Records follow. Select each line holding "nicht".

#### Given records

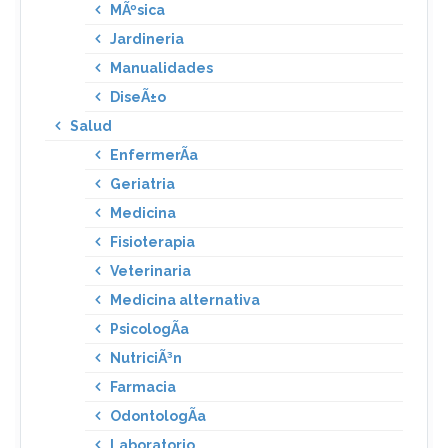
MÃºsica
Jardineria
Manualidades
DiseÃ±o
Salud
EnfermerÃ­a
Geriatria
Medicina
Fisioterapia
Veterinaria
Medicina alternativa
PsicologÃ­a
NutriciÃ³n
Farmacia
OdontologÃ­a
Laboratorio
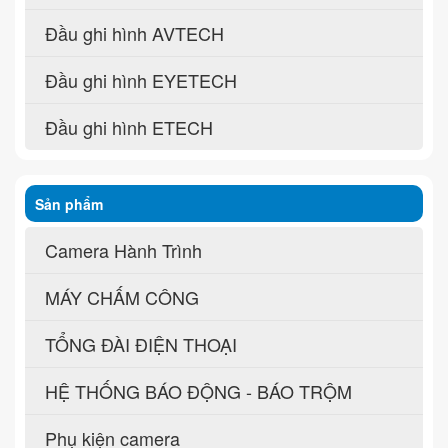
Đầu ghi hình AVTECH
Đầu ghi hình EYETECH
Đầu ghi hình ETECH
Sản phẩm
Camera Hành Trình
MÁY CHẤM CÔNG
TỔNG ĐÀI ĐIỆN THOẠI
HỆ THỐNG BÁO ĐỘNG - BÁO TRỘM
Phụ kiện camera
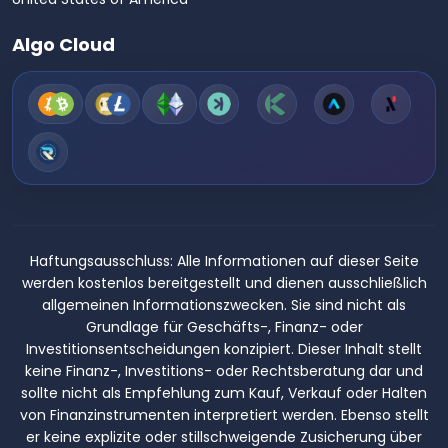
Algo Cloud
Haftungsausschluss:
Alle Informationen auf dieser Seite
werden kostenlos bereitgestellt und dienen ausschließlich
allgemeinen Informationszwecken. Sie sind nicht als
Grundlage für Geschäfts-, Finanz- oder
Investitionsentscheidungen konzipiert. Dieser Inhalt stellt
keine Finanz-, Investitions- oder Rechtsberatung dar und
sollte nicht als Empfehlung zum Kauf, Verkauf oder Halten
von Finanzinstrumenten interpretiert werden. Ebenso stellt
er keine explizite oder stillschweigende Zusicherung über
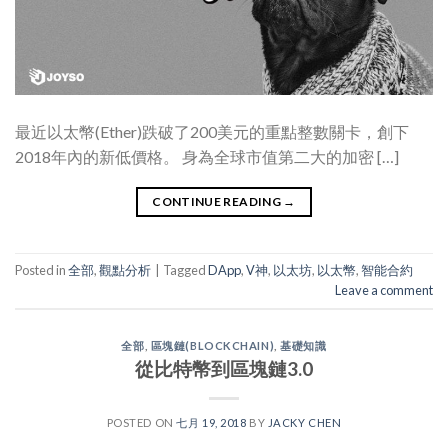
最近以太幣(Ether)跌破了200美元的重點整數關卡，創下
2018年內的新低價格。 身為全球市值第二大的加密 […]
CONTINUE READING
→
Posted in
全部
,
觀點分析
|
Tagged
DApp
,
V神
,
以太坊
,
以太幣
,
智能合約
Leave a comment
全部
,
區塊鏈(BLOCKCHAIN)
,
基礎知識
從比特幣到區塊鏈3.0
POSTED ON
七月 19, 2018
BY
JACKY CHEN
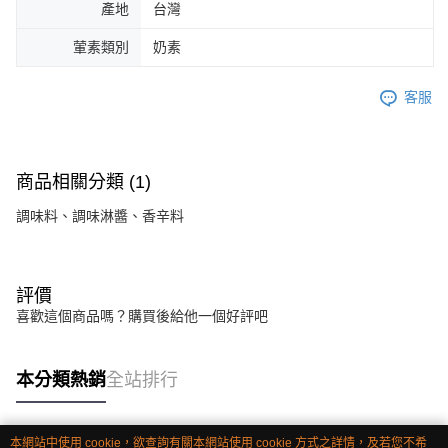
產地
台灣
葷素類別
奶素
客服
商品相關分類 (1)
調味料、調味淋醬、香辛料
評價
喜歡這個商品嗎？購買後給他一個好評吧
本分類熱銷
全站排行
本網站中使用 cookie，欲查詢有關本網站使用 cookie 方式之詳情，及若您不希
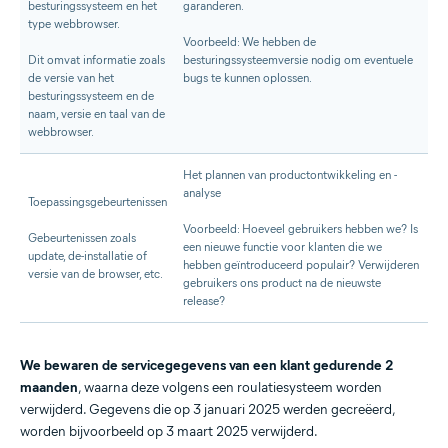
besturingssysteem en het
garanderen.
type webbrowser.
Voorbeeld: We hebben de
Dit omvat informatie zoals
besturingssysteemversie nodig om eventuele
de versie van het
bugs te kunnen oplossen.
besturingssysteem en de
naam, versie en taal van de
webbrowser.
Het plannen van productontwikkeling en -
analyse
Toepassingsgebeurtenissen
Voorbeeld: Hoeveel gebruikers hebben we? Is
Gebeurtenissen zoals
een nieuwe functie voor klanten die we
update, de-installatie of
hebben geïntroduceerd populair? Verwijderen
versie van de browser, etc.
gebruikers ons product na de nieuwste
release?
We bewaren de servicegegevens van een klant gedurende 2
maanden
, waarna deze volgens een roulatiesysteem worden
verwijderd. Gegevens die op 3 januari 2025 werden gecreëerd,
worden bijvoorbeeld op 3 maart 2025 verwijderd.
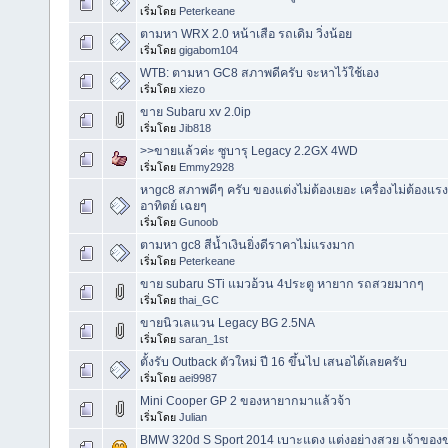
เริ่มโดย
Peterkeane
ตามหา WRX 2.0 หน้าเสือ รถเดิม วิ่งน้อย
เริ่มโดย
gigabom104
WTB: ตามหา GC8 สภาพดีครับ จะหาไว้ใช้เอง
เริ่มโดย
xiezo
ขาย Subaru xv 2.0ip
เริ่มโดย
Jib818
>>ขายแล้วค่ะ ซูบารุ Legacy 2.2GX 4WD
เริ่มโดย
Emmy2928
หาgc8 สภาพดีๆ ครับ ของแต่งไม่ต้องเยอะ เครื่องไม่ต้องแรง
อาทิตย์ เฉยๆ
เริ่มโดย
Gunoob
ตามหา gc8 สีน้ำเงินยิ่งดีราคาไม่แรงมาก
เริ่มโดย
Peterkeane
ขาย subaru STi แมวอ้วน 4ประตู หายาก รถสวยมากๆ
เริ่มโดย
thai_GC
ขายนิวเลแวน Legacy BG 2.5NA
เริ่มโดย
saran_1st
ตั้งรับ Outback ตัวใหม่ ปี 16 ขึ้นไป เสนอได้เลยครับ
เริ่มโดย
aei9987
Mini Cooper GP 2 ของหายากมาแล้วจ้า
เริ่มโดย
Julian
BMW 320d S Sport 2014 เบาะแดง แต่งอย่างสวย เจ้าของข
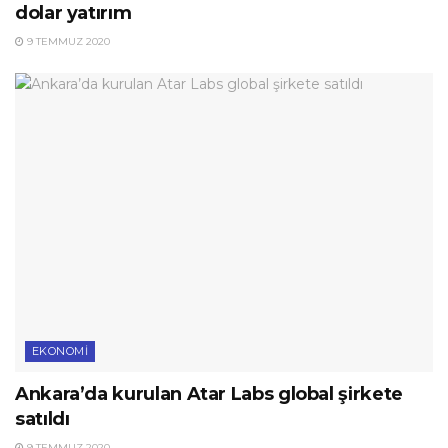
dolar yatırım
9 TEMMUZ 2020
EKONOMI
Ankara’da kurulan Atar Labs global şirkete
satıldı
9 TEMMUZ 2020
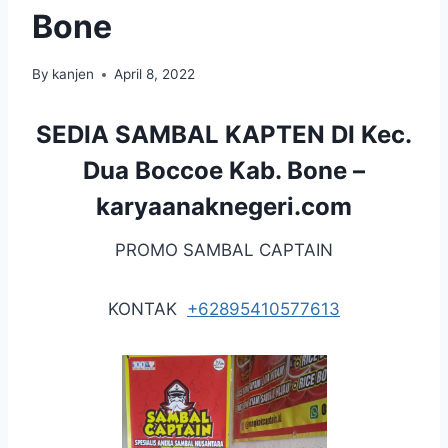
Bone
By
kanjen
April 8, 2022
SEDIA SAMBAL KAPTEN DI Kec.
Dua Boccoe Kab. Bone –
karyaanaknegeri.com
PROMO SAMBAL CAPTAIN
KONTAK
+62895410577613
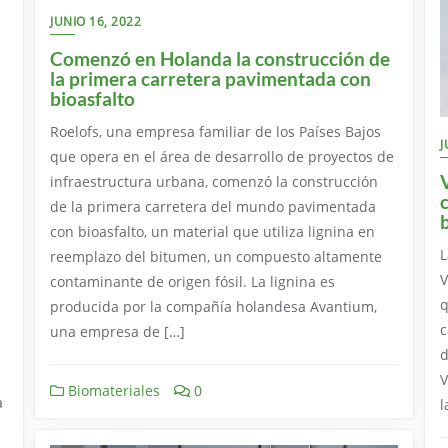
JUNIO 16, 2022
Comenzó en Holanda la construcción de
la primera carretera pavimentada con
bioasfalto
Roelofs, una empresa familiar de los Países Bajos
J
que opera en el área de desarrollo de proyectos de
infraestructura urbana, comenzó la construcción
de la primera carretera del mundo pavimentada
con bioasfalto, un material que utiliza lignina en
L
reemplazo del bitumen, un compuesto altamente
V
contaminante de origen fósil. La lignina es
q
producida por la compañía holandesa Avantium,
c
una empresa de […]
d
V
Biomateriales
0
a
l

########

▶ [Solved problem]:
allgemeinen Informationszwecken. Sie sind nicht als
sollte nicht als Empfehlung zum Kauf, Verkauf oder Halten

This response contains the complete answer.